BRIEF:
Verbatim transcription with images omitted: return the entries below in full.

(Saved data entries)
######
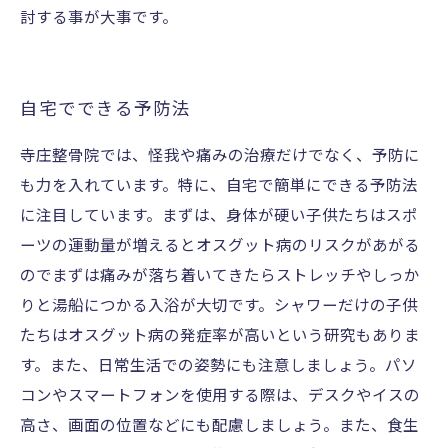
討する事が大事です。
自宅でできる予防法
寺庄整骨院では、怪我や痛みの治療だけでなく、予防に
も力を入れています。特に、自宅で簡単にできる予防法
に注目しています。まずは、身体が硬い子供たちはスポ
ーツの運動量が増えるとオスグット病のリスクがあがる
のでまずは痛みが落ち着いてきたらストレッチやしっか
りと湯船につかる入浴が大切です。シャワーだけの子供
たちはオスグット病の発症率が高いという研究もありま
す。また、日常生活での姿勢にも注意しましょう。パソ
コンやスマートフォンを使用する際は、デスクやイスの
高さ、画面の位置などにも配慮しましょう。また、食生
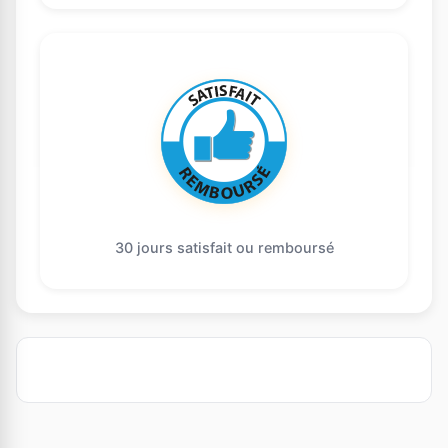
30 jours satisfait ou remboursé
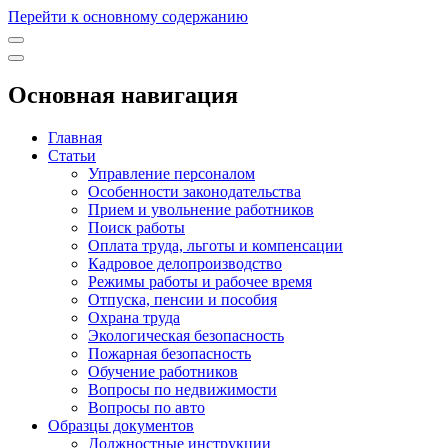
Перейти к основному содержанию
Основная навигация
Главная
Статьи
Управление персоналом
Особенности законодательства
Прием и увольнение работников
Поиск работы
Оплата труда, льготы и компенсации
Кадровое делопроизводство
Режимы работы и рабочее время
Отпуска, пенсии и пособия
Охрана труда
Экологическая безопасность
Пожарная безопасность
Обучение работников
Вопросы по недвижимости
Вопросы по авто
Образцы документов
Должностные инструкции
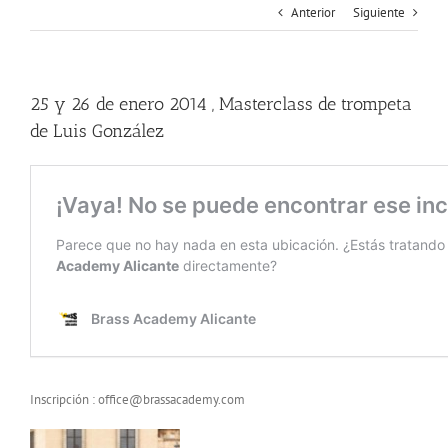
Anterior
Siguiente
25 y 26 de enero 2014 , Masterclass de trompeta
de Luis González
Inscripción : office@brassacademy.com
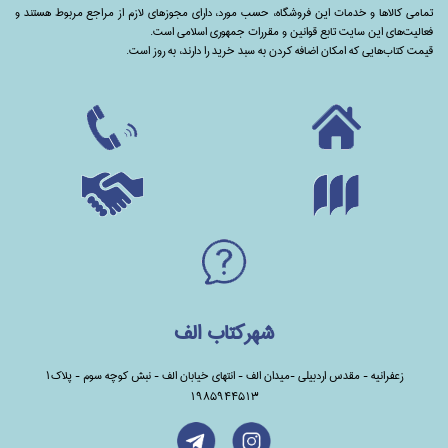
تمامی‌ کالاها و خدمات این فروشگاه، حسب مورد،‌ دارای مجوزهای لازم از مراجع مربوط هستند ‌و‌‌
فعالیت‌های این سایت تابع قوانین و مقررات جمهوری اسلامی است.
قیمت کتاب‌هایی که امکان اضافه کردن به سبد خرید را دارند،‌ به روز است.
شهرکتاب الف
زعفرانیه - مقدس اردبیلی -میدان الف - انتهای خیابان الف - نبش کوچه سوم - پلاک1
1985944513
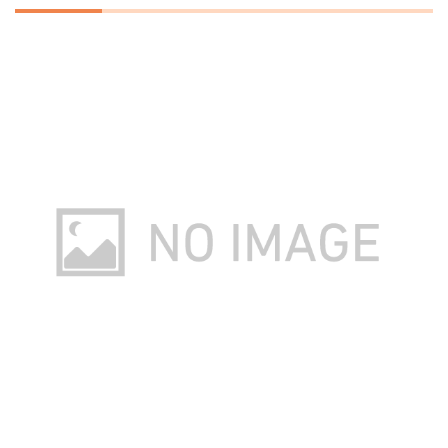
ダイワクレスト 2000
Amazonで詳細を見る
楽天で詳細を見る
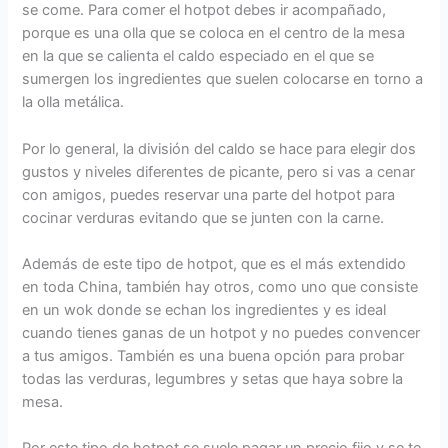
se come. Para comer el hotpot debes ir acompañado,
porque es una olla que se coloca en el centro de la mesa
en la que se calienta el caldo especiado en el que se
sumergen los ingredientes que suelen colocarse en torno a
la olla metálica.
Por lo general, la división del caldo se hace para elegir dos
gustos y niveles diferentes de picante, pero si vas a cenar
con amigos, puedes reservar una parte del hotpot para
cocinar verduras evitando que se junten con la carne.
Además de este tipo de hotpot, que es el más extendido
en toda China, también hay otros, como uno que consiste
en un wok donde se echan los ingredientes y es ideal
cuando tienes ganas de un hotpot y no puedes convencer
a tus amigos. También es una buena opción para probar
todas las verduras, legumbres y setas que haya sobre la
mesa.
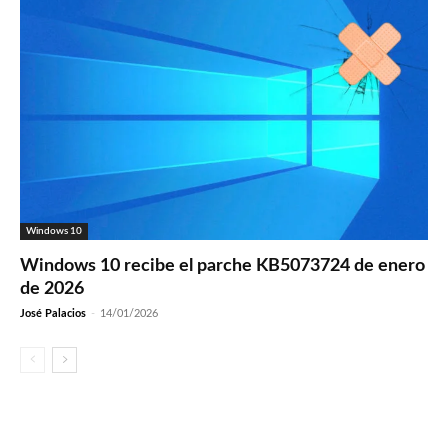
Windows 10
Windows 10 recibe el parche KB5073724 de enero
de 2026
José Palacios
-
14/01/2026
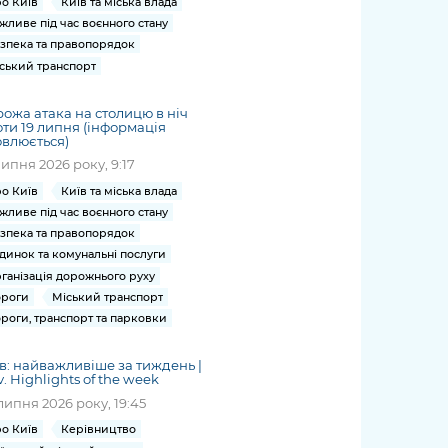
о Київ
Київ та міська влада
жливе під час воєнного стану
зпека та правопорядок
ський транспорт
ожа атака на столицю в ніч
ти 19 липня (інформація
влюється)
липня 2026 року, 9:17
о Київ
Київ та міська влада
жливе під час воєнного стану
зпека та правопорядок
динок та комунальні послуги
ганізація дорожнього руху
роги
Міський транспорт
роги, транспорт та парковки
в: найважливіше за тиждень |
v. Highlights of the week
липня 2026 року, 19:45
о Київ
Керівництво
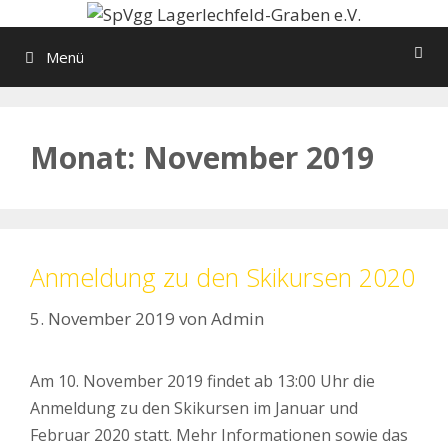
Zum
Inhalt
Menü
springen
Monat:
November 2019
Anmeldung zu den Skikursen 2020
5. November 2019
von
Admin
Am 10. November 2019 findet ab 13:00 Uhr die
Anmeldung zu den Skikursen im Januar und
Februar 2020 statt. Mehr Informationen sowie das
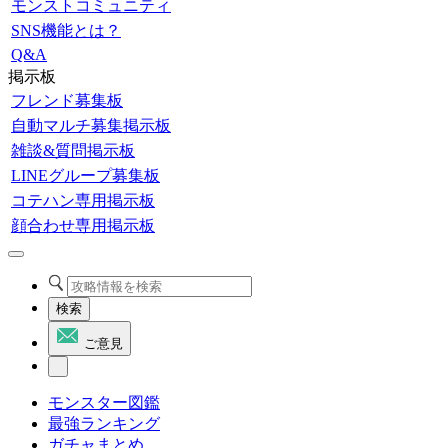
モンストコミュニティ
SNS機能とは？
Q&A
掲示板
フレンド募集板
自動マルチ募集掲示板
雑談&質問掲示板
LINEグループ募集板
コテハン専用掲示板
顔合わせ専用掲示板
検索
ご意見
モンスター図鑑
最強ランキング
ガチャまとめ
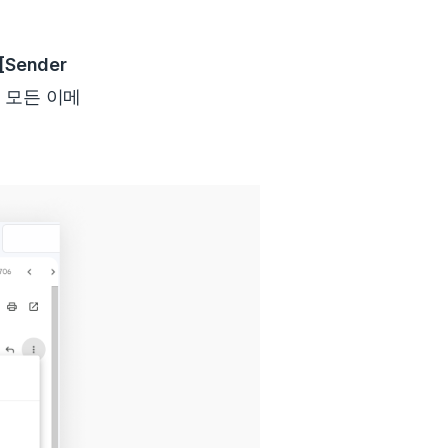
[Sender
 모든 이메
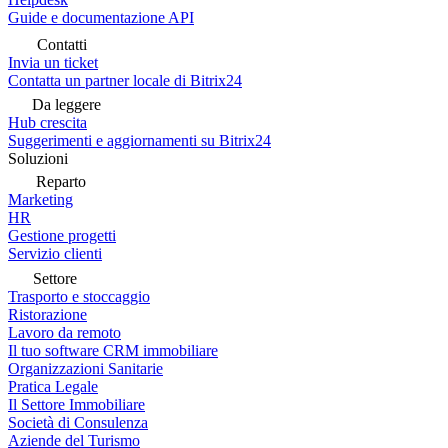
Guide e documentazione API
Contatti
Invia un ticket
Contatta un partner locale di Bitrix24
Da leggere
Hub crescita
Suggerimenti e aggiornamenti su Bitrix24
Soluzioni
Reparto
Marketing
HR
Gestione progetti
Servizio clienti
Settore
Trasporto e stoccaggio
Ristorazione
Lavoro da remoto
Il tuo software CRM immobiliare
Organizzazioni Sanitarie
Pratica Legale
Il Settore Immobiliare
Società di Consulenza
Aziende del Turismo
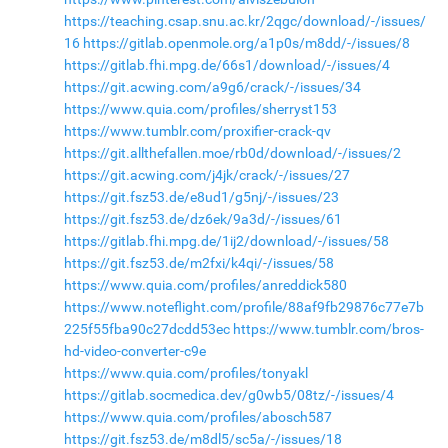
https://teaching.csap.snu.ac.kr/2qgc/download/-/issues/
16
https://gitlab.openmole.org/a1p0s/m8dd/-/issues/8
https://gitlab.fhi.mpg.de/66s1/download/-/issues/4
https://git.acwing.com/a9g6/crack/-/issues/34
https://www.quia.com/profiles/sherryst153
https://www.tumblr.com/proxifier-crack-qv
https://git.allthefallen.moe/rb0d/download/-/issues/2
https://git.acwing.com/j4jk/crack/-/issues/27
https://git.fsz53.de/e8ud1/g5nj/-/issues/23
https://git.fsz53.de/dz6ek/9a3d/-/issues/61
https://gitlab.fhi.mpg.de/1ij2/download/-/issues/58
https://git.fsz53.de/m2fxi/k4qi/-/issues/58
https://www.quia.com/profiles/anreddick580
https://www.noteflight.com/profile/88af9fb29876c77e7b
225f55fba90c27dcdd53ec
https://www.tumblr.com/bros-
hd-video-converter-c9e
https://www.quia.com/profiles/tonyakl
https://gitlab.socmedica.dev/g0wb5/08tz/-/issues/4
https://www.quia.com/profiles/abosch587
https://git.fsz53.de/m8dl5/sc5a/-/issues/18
######
ANSWER BELOW:
討する事が大事です。
自宅でできる予防法
寺庄整骨院では、怪我や痛みの治療だけでなく、予防に
も力を入れています。特に、自宅で簡単にできる予防法
に注目しています。まずは、身体が硬い子供たちはスポ
ーツの運動量が増えるとオスグット病のリスクがあがる
のでまずは痛みが落ち着いてきたらストレッチやしっか
りと湯船につかる入浴が大切です。シャワーだけの子供
たちはオスグット病の発症率が高いという研究もありま
す。また、日常生活での姿勢にも注意しましょう。パソ
コンやスマートフォンを使用する際は、デスクやイスの
高さ、画面の位置などにも配慮しましょう。また、食生
30 jours satisfait ou remboursé
Перейти к основному содержанию
Основная навигация
Главная
Статьи
Управление персоналом
Особенности законодательства
Прием и увольнение работников
Поиск работы
Оплата труда, льготы и компенсации
Кадровое делопроизводство
Режимы работы и рабочее время
Отпуска, пенсии и пособия
Охрана труда
Экологическая безопасность
Пожарная безопасность
Обучение работников
Вопросы по недвижимости
Вопросы по авто
Образцы документов
Должностные инструкции
Anterior
Siguiente
25 y 26 de enero 2014 , Masterclass de trompeta
de Luis González
Inscripción : office@brassacademy.com
تمامی‌ کالاها و خدمات این فروشگاه، حسب مورد،‌ دارای مجوزهای لازم از مراجع مربوط هستند ‌و‌‌
فعالیت‌های این سایت تابع قوانین و مقررات جمهوری اسلامی است.
قیمت کتاب‌هایی که امکان اضافه کردن به سبد خرید را دارند،‌ به روز است.
شهرکتاب الف
زعفرانیه - مقدس اردبیلی -میدان الف - انتهای خیابان الف - نبش کوچه سوم - پلاک1
1985944513
ダイワクレスト 2000
Amazonで詳細を見る
楽天で詳細を見る
se come. Para comer el hotpot debes ir acompañado,
porque es una olla que se coloca en el centro de la mesa
en la que se calienta el caldo especiado en el que se
sumergen los ingredientes que suelen colocarse en torno a
la olla metálica.
Por lo general, la división del caldo se hace para elegir dos
gustos y niveles diferentes de picante, pero si vas a cenar
con amigos, puedes reservar una parte del hotpot para
cocinar verduras evitando que se junten con la carne.
Además de este tipo de hotpot, que es el más extendido
en toda China, también hay otros, como uno que consiste
en un wok donde se echan los ingredientes y es ideal
cuando tienes ganas de un hotpot y no puedes convencer
a tus amigos. También es una buena opción para probar
todas las verduras, legumbres y setas que haya sobre la
mesa.
Windows 10
Windows 10 recibe el parche KB5073724 de enero
de 2026
José Palacios
-
14/01/2026
о Київ
Київ та міська влада
жливе під час воєнного стану
зпека та правопорядок
ський транспорт
ожа атака на столицю в ніч
ти 19 липня (інформація
влюється)
липня 2026 року, 9:17
о Київ
Київ та міська влада
жливе під час воєнного стану
зпека та правопорядок
динок та комунальні послуги
ганізація дорожнього руху
роги
Міський транспорт
роги, транспорт та парковки
в: найважливіше за тиждень |
v. Highlights of the week
липня 2026 року, 19:45
о Київ
Керівництво
Zum
Inhalt
Menü
springen
Monat:
November 2019
Anmeldung zu den Skikursen 2020
5. November 2019
von
Admin
Am 10. November 2019 findet ab 13:00 Uhr die
Anmeldung zu den Skikursen im Januar und
Februar 2020 statt. Mehr Informationen sowie das
モンストコミュニティ
SNS機能とは？
Q&A
掲示板
フレンド募集板
自動マルチ募集掲示板
雑談&質問掲示板
LINEグループ募集板
コテハン専用掲示板
顔合わせ専用掲示板
検索
ご意見
モンスター図鑑
最強ランキング
ガチャまとめ
[Sender
 모든 이메
Guide e documentazione API
Contatti
Invia un ticket
Contatta un partner locale di Bitrix24
Da leggere
Hub crescita
Suggerimenti e aggiornamenti su Bitrix24
Soluzioni
Reparto
Marketing
HR
Gestione progetti
Servizio clienti
Settore
Trasporto e stoccaggio
Ristorazione
Lavoro da remoto
Il tuo software CRM immobiliare
Organizzazioni Sanitarie
Pratica Legale
Il Settore Immobiliare
Società di Consulenza
Aziende del Turismo
https://teaching.csap.snu.ac.kr/2qgc/download/-/issues/
16
https://gitlab.openmole.org/a1p0s/m8dd/-/issues/8
https://gitlab.fhi.mpg.de/66s1/download/-/issues/4
https://git.acwing.com/a9g6/crack/-/issues/34
https://www.quia.com/profiles/sherryst153
https://www.tumblr.com/proxifier-crack-qv
https://git.allthefallen.moe/rb0d/download/-/issues/2
https://git.acwing.com/j4jk/crack/-/issues/27
https://git.fsz53.de/e8ud1/g5nj/-/issues/23
https://git.fsz53.de/dz6ek/9a3d/-/issues/61
https://gitlab.fhi.mpg.de/1ij2/download/-/issues/58
https://git.fsz53.de/m2fxi/k4qi/-/issues/58
https://www.quia.com/profiles/anreddick580
https://www.noteflight.com/profile/88af9fb29876c77e7b
225f55fba90c27dcdd53ec
https://www.tumblr.com/bros-
hd-video-converter-c9e
https://www.quia.com/profiles/tonyakl
https://gitlab.socmedica.dev/g0wb5/08tz/-/issues/4
https://www.quia.com/profiles/abosch587
https://git.fsz53.de/m8dl5/sc5a/-/issues/18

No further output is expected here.